*. Spider-Man has always been one of the most popular of the Marvel comics superheroes, and perhaps their most iconic. No surprise then that as the Marvel franchise saturated the movie market in the early twenty-first century Spidey would become a franchise in himself, swinging his way through more movies in these years than I can count.
*. Director Marc Webb: “it was a pretty quick reboot, I’ll admit that.” Meaning the turnaround from Sam Raimi’s original Spider-Man trilogy starring Tobey Maguire, which wound up in 2007, to the reboot only five years later with this launch of a new (projected) trilogy starring Andrew Garfield.
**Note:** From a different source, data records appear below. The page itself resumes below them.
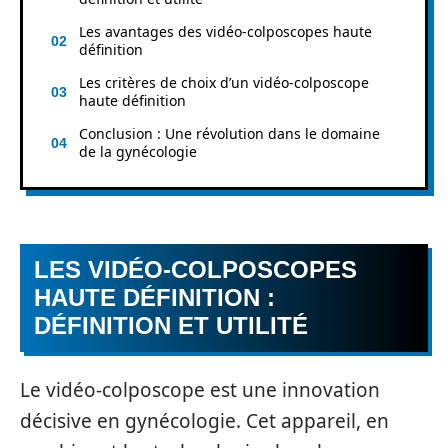
Les avantages des vidéo-colposcopes haute
définition
Les critères de choix d’un vidéo-colposcope
haute définition
Conclusion : Une révolution dans le domaine
de la gynécologie
LES VIDÉO-COLPOSCOPES
HAUTE DÉFINITION :
DÉFINITION ET UTILITÉ
Le vidéo-colposcope est une innovation
décisive en gynécologie. Cet appareil, en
You wouldn’t think a franchise needed a reboot every five years, but for a property like this why sit back and count your money when you can be out making more?
*. Because it’s a reboot this is yet another origin story, which is unfortunate given that origin stories are the least interesting part of any superhero franchise. Compounding things here, Webb thought of this film as not so much the origin of Spider-Man as the origin of Peter Parker, introducing the idea that the movie will be all about him finding out who he is. This is pretty ho-hum stuff, and luckily I didn’t see a lot of it going on in the movie. Maybe they were going to do more with his parents later in the trilogy, but seeing as they stalled out after two movies we may never know.
*. The villain of the piece is Dr. Curtis Connors (Rhys Ifans). He’s missing an arm and so wants to gene splice himself with a lizard to grow a new one. Which turns him into the Lizard. It’s all pretty dumb stuff, and even though I know it’s a comic-book movie I was frustrated that I didn’t understand what he was trying to achieve in turning everyone in New York into giant lizard people. Because this is the next step of evolution? Because it will correct for any imperfections in our species? Somehow a city of lizard people doesn’t seem worth it.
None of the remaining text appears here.